▶ _WHAT NEEDS TO BE DONE_: The full listing, reproduced exactly, is what the response must contain.

_____

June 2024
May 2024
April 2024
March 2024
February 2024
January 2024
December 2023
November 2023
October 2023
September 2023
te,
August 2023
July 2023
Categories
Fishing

_____

▶ _RESULT_:
June 2024
May 2024
April 2024
March 2024
February 2024
January 2024
December 2023
November 2023
October 2023
September 2023
te,
August 2023
July 2023
Categories
Fishing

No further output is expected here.